We are failing girls and women with ADHD. Research and clinical practices are built around male presentations of ADHD, and science has historically paid little attention to female manifestations and impairments. As a result, many girls and women still battle to receive a proper referral, diagnosis, and treatment – and face dire consequences when these medical rights are denied. To the right these gender wrongs, it’s time to seriously rethink how ADHD is assessed, diagnosed, and treated.

ADHD in Women and Girls Is Still Inadequately Understood

For too many years, women with ADHD have been routinely dismissed, disregarded, and misdiagnosed when they pursue evaluations and diagnoses for impairments like distractibility, executive dysfunction, and emotional dysregulation. Despite a growing canon of research on attention deficit hyperactivity disorder (ADHD or ADD) in girls and women, many clinicians continue to get it wrong — misattributing symptoms of ADHD in females to anxiety, mood disorder, or even hormones.

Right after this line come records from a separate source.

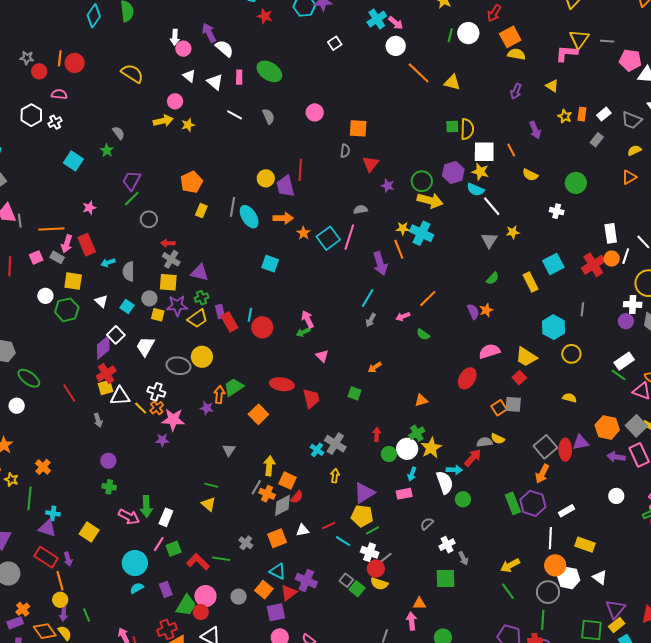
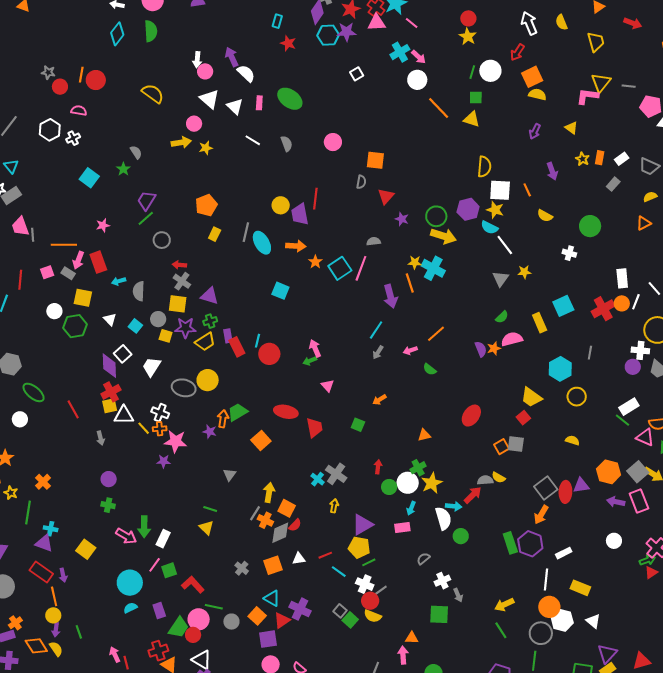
white triangle: (189, 76) -> (209, 99), size x1.5
green square: (452, 126) -> (476, 98), moved
purple diamond: (103, 347) -> (109, 366), turned -55
pink semicircle: (489, 351) -> (512, 339), moved
orange cross: (157, 408) -> (160, 429), turned 32
green line: (221, 559) -> (214, 607), moved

Partially to blame is clinical and research bias that has long centred and overvalued male presentations of ADHD. When women present non-conforming symptoms of ADHD – which we know is a highly impairing and stigmatised disorder in females – those symptoms are often not recognised or treated correctly, with severe consequences.

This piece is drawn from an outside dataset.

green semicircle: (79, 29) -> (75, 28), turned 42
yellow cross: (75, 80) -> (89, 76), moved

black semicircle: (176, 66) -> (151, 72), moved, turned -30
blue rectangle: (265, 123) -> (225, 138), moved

Empirical evidence on female manifestations of ADHD – including findings on self-harm, peer relationships, trauma, and more – reveals crucial aspects of the condition that are as devastating as under-appreciated. Along with recognising public sex and gender differences, these factors must inform this group’s future research practices and clinical approaches.1

The bottom line is that our approach to ADHD in women and girls has been broken for too long. We must challenge everything we know about the assessment, diagnosis, and treatment of ADHD today to fix it.